L'Université Laval a trouvé un commanditaire inattendu et peu commun pour financer un symposium sur le terrorisme qui a eu lieu en septembre dernier à Québec: les services secrets canadiens.

Le SCRS figure en effet sur la liste des agences gouvernementales (Défense nationale, Affaires étrangères, ministères québécois de la Sécurité publique et des Relations internationales) qui ont contribué financièrement à l'organisation de la «Conférence sur les relations nord-américaines en matière de sécurité, 10 ans après le 11-Septembre».

Le logo du consulat général des États-Unis à Québec figure aussi sur le programme.

Dans une note «confidentielle» adressée le 12 mai 2011 par quatre directeurs du service, dont celui de la division du renseignement, à leur grand patron Richard B. Fadden, il est en effet recommandé de «supporter financièrement cet événement».

«Un public cible»

Les auteurs de la note, obtenue par La Presse en vertu de la Loi d'accès sur l'information et partiellement caviardée, précisent que le «public cible» comprend des étudiants et des universitaires ainsi que des médias, dont des représentants de «CBC/Radio-Canada» et de la «presse locale».

Cette aide financière a été puisée à même le budget du nouveau «programme de liaison-recherche» institué par le SCRS en 2008. «Le Service cherche à établir des liens plus dynamiques avec les universitaires afin de pouvoir échanger sur diverses questions liées à son mandat et de les aider à mieux comprendre les priorités du gouvernement en matière de renseignement», lit-on dans le dernier rapport annuel du service.

Les universités apparaissent surtout comme un vivier intéressant pour le service de renseignement. «Nos recruteurs se rendent sur les campus canadiens plus de 50 fois par année pour essayer de convaincre de brillants jeunes gens de faire carrière au SCRS», a déclaré en 2009 Jim Judd, ex-directeur du service et instigateur de ce «rapprochement», déjà entré dans les moeurs aux États-Unis, par exemple.

«L'équipe du programme de liaison-recherche participe, au Canada et à l'étranger, à un grand nombre d'ateliers, de conférences et de symposiums liés à des questions de sécurité nationale qui pourraient avoir une incidence sur la sécurité du Canada, précise Tahera Mufti, porte-parole du service de renseignement.
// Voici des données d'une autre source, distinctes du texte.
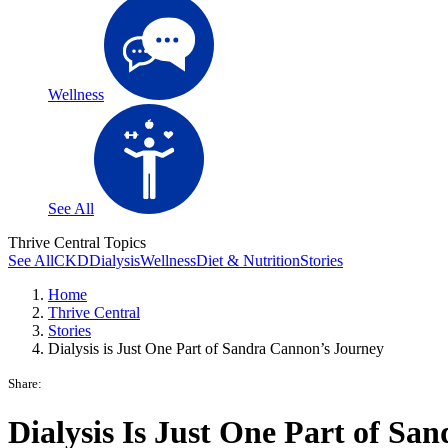
Wellness
See All
Thrive Central Topics
See All
CKD
Dialysis
Wellness
Diet & Nutrition
Stories
Home
Thrive Central
Stories
Dialysis is Just One Part of Sandra Cannon’s Journey
Share:
Dialysis Is Just One Part of San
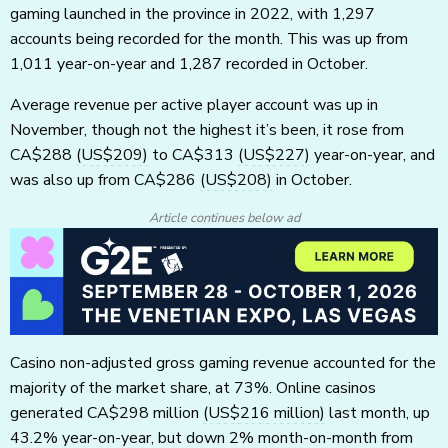
gaming launched in the province in 2022, with 1,297
accounts being recorded for the month. This was up from
1,011 year-on-year and 1,287 recorded in October.
Average revenue per active player account was up in
November, though not the highest it’s been, it rose from
CA$288
(US$209)
to CA$313
(US$227)
year-on-year, and
was also up from CA$286
(US$208)
in October.
Article continues below ad
Casino non-adjusted gross gaming revenue accounted for the
majority of the market share, at 73%. Online casinos
generated CA$298 million
(US$216 million)
last month, up
43.2% year-on-year, but down 2% month-on-month from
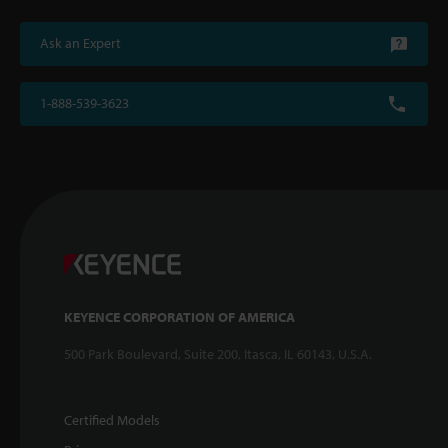
Ask an Expert
1-888-539-3623
KEYENCE CORPORATION OF AMERICA
500 Park Boulevard, Suite 200, Itasca, IL 60143, U.S.A.
Certified Models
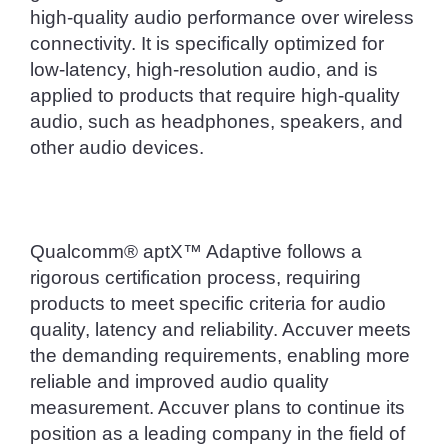
high-quality audio performance over wireless 
connectivity. It is specifically optimized for 
low-latency, high-resolution audio, and is 
applied to products that require high-quality 
audio, such as headphones, speakers, and 
other audio devices.
Qualcomm® aptX™ Adaptive follows a 
rigorous certification process, requiring 
products to meet specific criteria for audio 
quality, latency and reliability. Accuver meets 
the demanding requirements, enabling more 
reliable and improved audio quality 
measurement. Accuver plans to continue its 
position as a leading company in the field of 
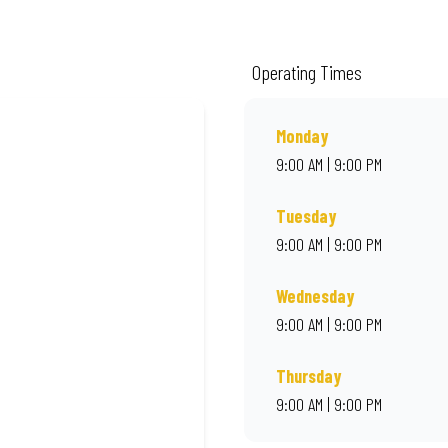
ality ingredients and local flair. Visit us for a quick bite, takeaway, or orde
Operating Times
Monday
9:00 AM | 9:00 PM
Tuesday
9:00 AM | 9:00 PM
Wednesday
9:00 AM | 9:00 PM
Thursday
9:00 AM | 9:00 PM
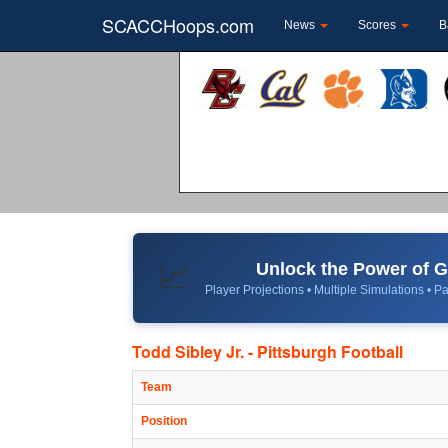
SCACCHoops.com
News
Scores
B
Unlock the Power of
📈
Player Projections • Multiple Simulations • Pa
Todd Sibley Jr. - Pittsburgh Football
Team
Position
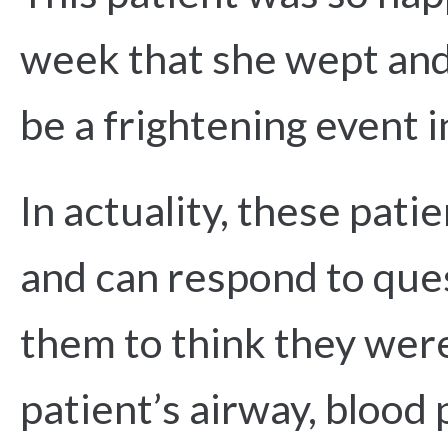
week that she wept and
be a frightening event i
In actuality, these pati
and can respond to que
them to think they were
patient’s airway, blood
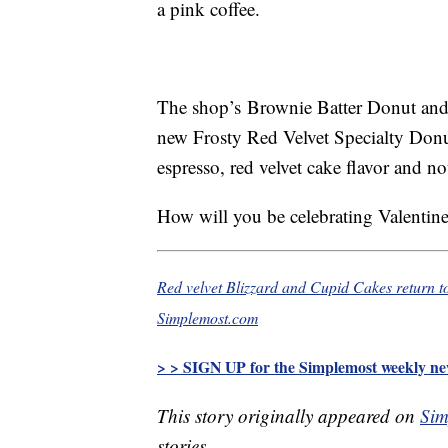
a pink coffee.
The shop’s Brownie Batter Donut and
new Frosty Red Velvet Specialty Don
espresso, red velvet cake flavor and no
How will you be celebrating Valentin
Red velvet Blizzard and Cupid Cakes return t
Simplemost.com
> > SIGN UP for the Simplemost weekly new
This story originally appeared on
Sim
stories.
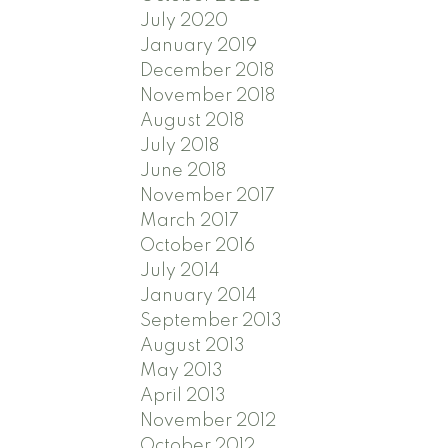
July 2020
January 2019
December 2018
November 2018
August 2018
July 2018
June 2018
November 2017
March 2017
October 2016
July 2014
January 2014
September 2013
August 2013
May 2013
April 2013
November 2012
October 2012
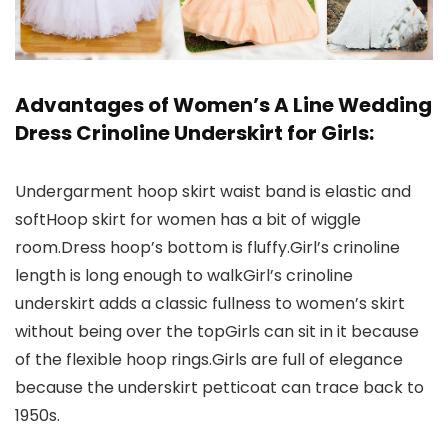
Advantages of Women’s A Line Wedding
Dress Crinoline Underskirt for Girls:
Undergarment hoop skirt waist band is elastic and
softHoop skirt for women has a bit of wiggle
room.Dress hoop’s bottom is fluffy.Girl’s crinoline
length is long enough to walkGirl’s crinoline
underskirt adds a classic fullness to women’s skirt
without being over the topGirls can sit in it because
of the flexible hoop rings.Girls are full of elegance
because the underskirt petticoat can trace back to
1950s.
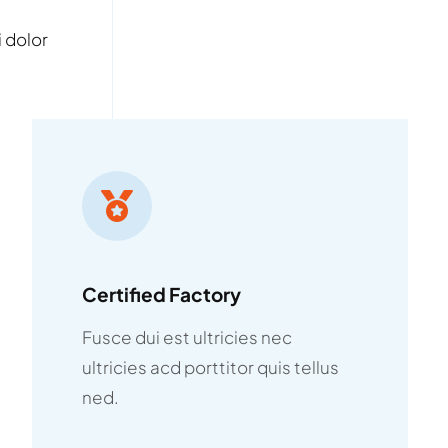
 dolor
Certified Factory
Fusce dui est ultricies nec
ultricies acd porttitor quis tellus
ned.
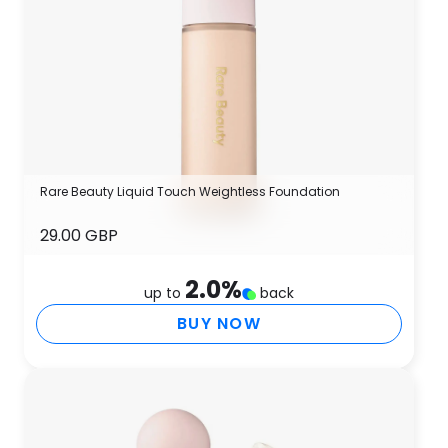
Rare Beauty Liquid Touch Weightless Foundation
29.00 GBP
2.0
%
up to
back
BUY NOW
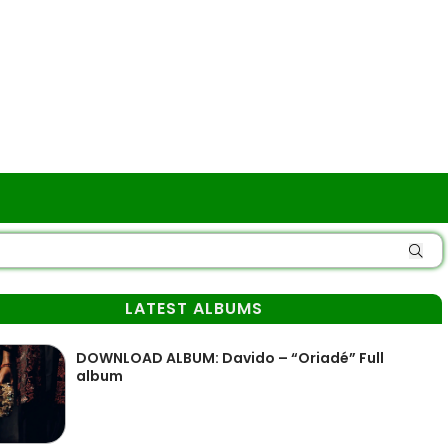
LATEST ALBUMS
DOWNLOAD ALBUM: Davido – “Oriadé” Full
album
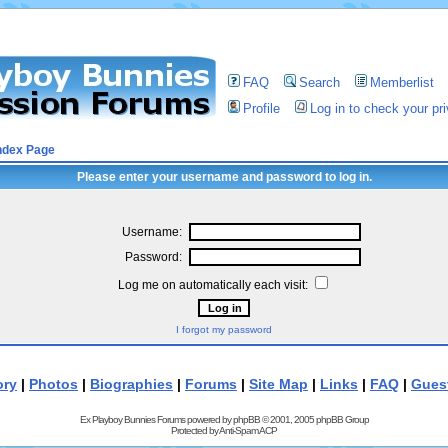
FAQ
Search
Memberlist
Profile
Log in to check your p
ndex Page
Please enter your username and password to log in.
Username:
Password:
Log me on automatically each visit:
I forgot my password
ory
|
Photos
|
Biographies
|
Forums
|
Site Map
|
Links
|
FAQ
|
Gues
Ex Playboy Bunnies Forums powered by
phpBB
© 2001, 2005 phpBB Group
Protected by
Anti-Spam ACP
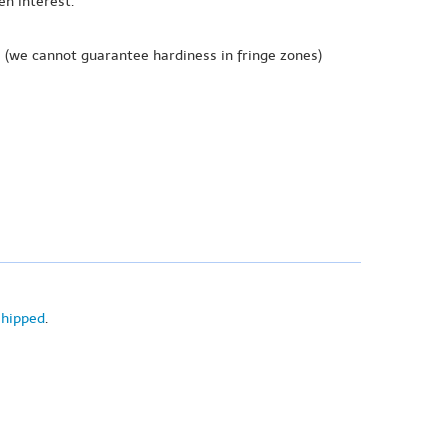
en interest.
e
(we cannot guarantee hardiness in fringe zones)
shipped
.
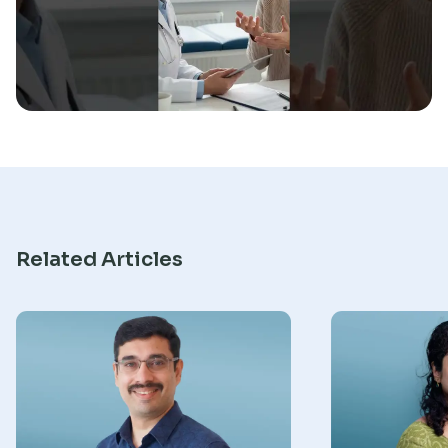
Research
Related Articles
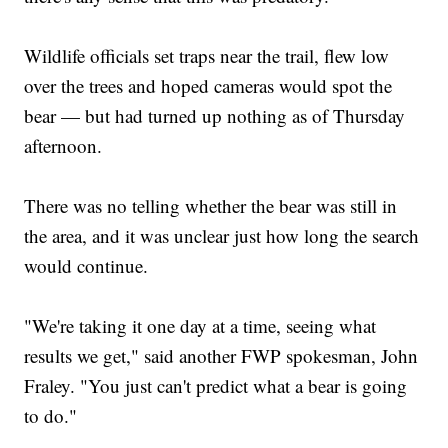
Wildlife officials set traps near the trail, flew low
over the trees and hoped cameras would spot the
bear — but had turned up nothing as of Thursday
afternoon.
There was no telling whether the bear was still in
the area, and it was unclear just how long the search
would continue.
"We're taking it one day at a time, seeing what
results we get," said another FWP spokesman, John
Fraley. "You just can't predict what a bear is going
to do."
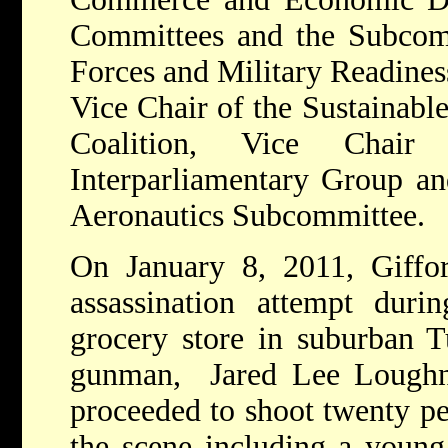
Committees and the Subcom
Forces and Military Readiness
Vice Chair of the Sustainab
Coalition, Vice Chair
Interparliamentary Group an
Aeronautics Subcommittee.
On January 8, 2011, Giffor
assassination attempt durin
grocery store in suburban 
gunman, Jared Lee Loughner
proceeded to shoot twenty pe
the scene including a young 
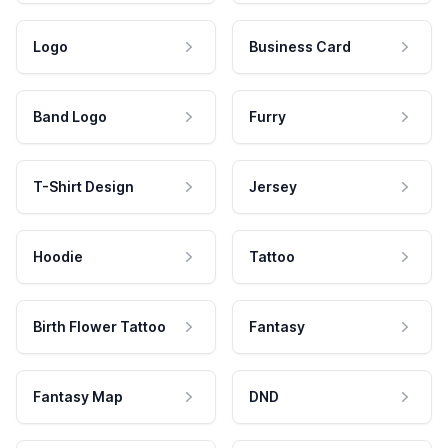
Logo
Business Card
Band Logo
Furry
T-Shirt Design
Jersey
Hoodie
Tattoo
Birth Flower Tattoo
Fantasy
Fantasy Map
DND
Le SCRS transmet une partie de ses connaissances et de ses intérêts, ce qui peut aider les spécialistes - politologues, historiens et psychologues - à trouver de nouvelles pistes de recherche». Certains universitaires sont aussi invités à prononcer des conférences au quartier général du SCRS à Ottawa.

Mais le budget alloué à ces opérations demeure secret.

Financement secret

Joint par La Presse, le professeur de sciences politiques Jonathan Paquin, coorganisateur du symposium, explique que cette participation du SCRS, qu'il a lui-même sollicitée, était la première.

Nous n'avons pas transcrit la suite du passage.